Department of Pathology and Laboratory Medicine, David Geffen School of Medicine, University of California-Los Angeles, Los Angeles, CA 90095, USA.
Department of Pathology and Laboratory Medicine, University of North Carolina-Chapel Hill, Chapel Hill, NC 27516, USA.
Nucleic Acids Res. 2021 May 7;49(8):e48. doi: 10.1093/nar/gkab031.
Targeted mRNA expression panels, measuring up to 800 genes, are used in academic and clinical settings due to low cost and high sensitivity for archived samples. Most samples assayed on targeted panels originate from bulk tissue comprised of many cell types, and cell-type heterogeneity confounds biological signals. Reference-free methods are used when cell-type-specific expression references are unavailable, but limited feature spaces render implementation challenging in targeted panels. Here, we present DeCompress, a semi-reference-free deconvolution method for targeted panels. DeCompress leverages a reference RNA-seq or microarray dataset from similar tissue to expand the feature space of targeted panels using compressed sensing. Ensemble reference-free deconvolution is performed on this artificially expanded dataset to estimate cell-type proportions and gene signatures. In simulated mixtures, four public cell line mixtures, and a targeted panel (1199 samples; 406 genes) from the Carolina Breast Cancer Study, DeCompress recapitulates cell-type proportions with less error than reference-free methods and finds biologically relevant compartments. We integrate compartment estimates into cis-eQTL mapping in breast cancer, identifying a tumor-specific cis-eQTL for CCR3 (C-C Motif Chemokine Receptor 3) at a risk locus.

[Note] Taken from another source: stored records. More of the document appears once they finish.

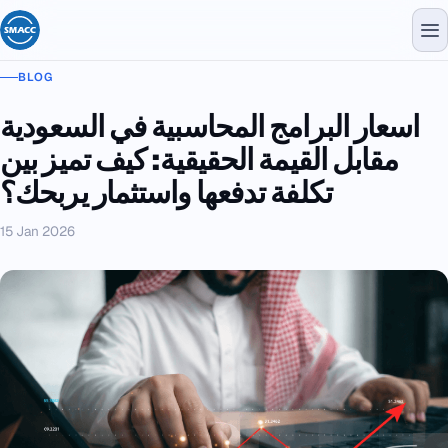
BLOG
اسعار البرامج المحاسبية في السعودية
مقابل القيمة الحقيقية: كيف تميز بين
تكلفة تدفعها واستثمار يربحك؟
15 Jan 2026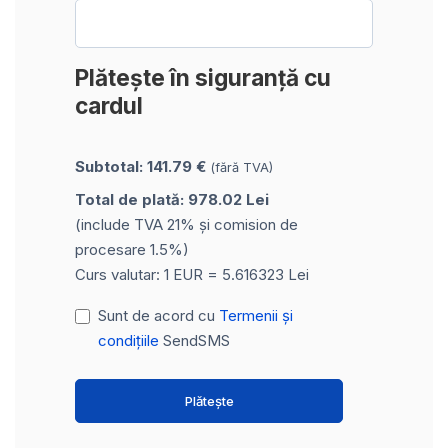
Plătește în siguranță cu
cardul
Subtotal: 141.79 €
(fără TVA)
Total de plată: 978.02 Lei
(include TVA 21% și comision de
procesare 1.5%)
Curs valutar: 1 EUR = 5.616323 Lei
Sunt de acord cu
Termenii și
condițiile
SendSMS
Plătește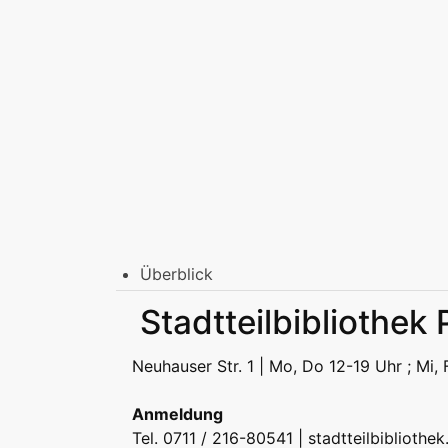
Überblick
Stadtbibliothek am Mailänder Platz
Stadtteilbibliothek 
Erwachsene
Jugend | Freizeit
Kinder | Fr
Stadtteilbibliotheken
Neuhauser Str. 1 | Mo, Do 12-19 Uhr ; Mi, 
Erwachsene
Jugend | Freizeit
Kinder | Fr
Podcast
Anmeldung
Tel. 0711 / 216-80541 |
stadtteilbibliothe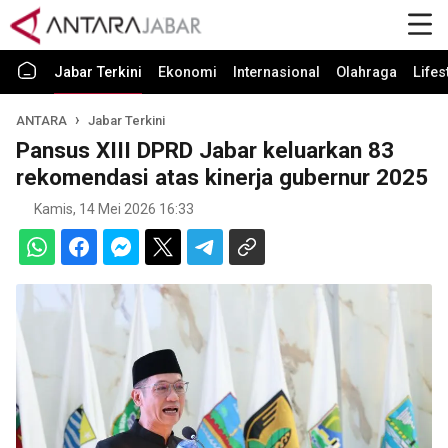
Jabar Terkini
Ekonomi
Internasional
Olahraga
Lifes
ANTARA
Jabar Terkini
Pansus XIII DPRD Jabar keluarkan 83
rekomendasi atas kinerja gubernur 2025
Kamis, 14 Mei 2026 16:33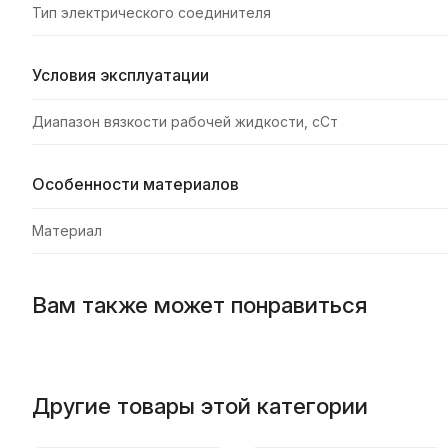
Тип электрического соединителя
Условия эксплуатации
Диапазон вязкости рабочей жидкости, сСт
Особенности материалов
Материал
Вам также может понравиться
Другие товары этой категории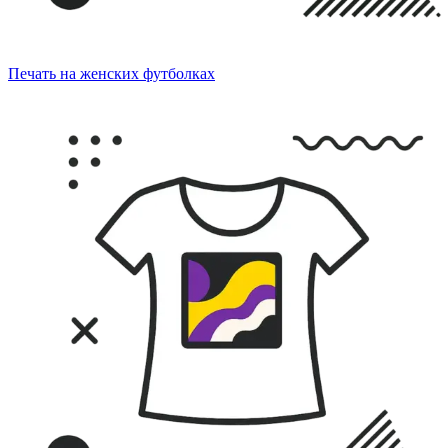
Печать на женских футболках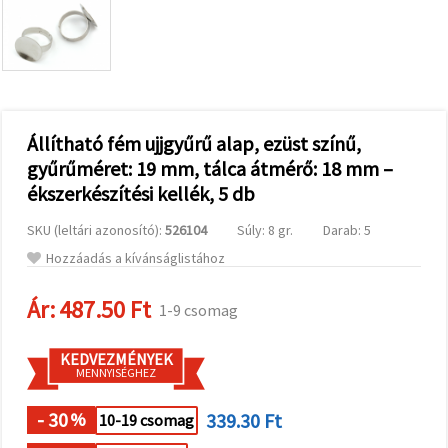
valamint
relevánsabb
tartalmat
és
hirdetéseket
jelenítsünk
meg,
beleértve
analitikai és
Állítható fém ujjgyűrű alap, ezüst színű,
marketingpartnereink
gyűrűméret: 19 mm, tálca átmérő: 18 mm –
segítségével
is.
ékszerkészítési kellék, 5 db
Az "Összes
elfogadása"
SKU (leltári azonosító):
526104
Súly: 8 gr.
Darab: 5
gombra
kattintva
Hozzáadás a kívánságlistához
elfogadhatja
az összes
Ár:
487.50 Ft
sütit, vagy
1-9 csomag
a
Beállításokban
megadhatja
KEDVEZMÉNYEK
preferenciáit
MENNYISÉGHEZ
az adott
típusú sütik
- 30
339.30 Ft
kiválasztásával
%
10-19 csomag
és a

DeCompress improves upon reference-free methods without requiring expression profiles from pure cell populations, with applications in genomic analyses and clinical settings.
靶向 mRNA 表达谱panel,可检测多达 800 个基因,由于成本低、对存档样本灵敏度高,因此在学术和临床环境中得到应用。大多数靶向panel 检测的样本来源于由多种细胞类型组成的批量组织,而细胞类型异质性会干扰生物信号。在没有细胞类型特异性表达参考的情况下,会使用无参考方法,但靶向panel 的特征空间有限,使得实施具有挑战性。在这里,我们提出了 DeCompress,这是一种针对靶向panel 的半无参考去卷积方法。DeCompress 利用来自相似组织的参考 RNA-seq 或微阵列数据集,使用压缩感知来扩展靶向panel 的特征空间。在此人工扩展数据集上进行基于集合的无参考去卷积,以估计细胞类型比例和基因特征。在模拟混合物、四个公开的细胞系混合物以及来自 Carolina Breast Cancer Study 的靶向panel(1199 个样本;406 个基因)中,DeCompress 比无参考方法更准确地再现了细胞类型比例,并发现了生物学上相关的细胞区室。我们将区室估计值整合到乳腺癌中的 cis-eQTL 映射中,鉴定出一个位于风险位点的 CCR3(C-C 基序趋化因子受体 3)的肿瘤特异性 cis-eQTL。DeCompress 改进了无参考方法,而无需来自纯细胞群体的表达谱,在基因组分析和临床环境中有应用。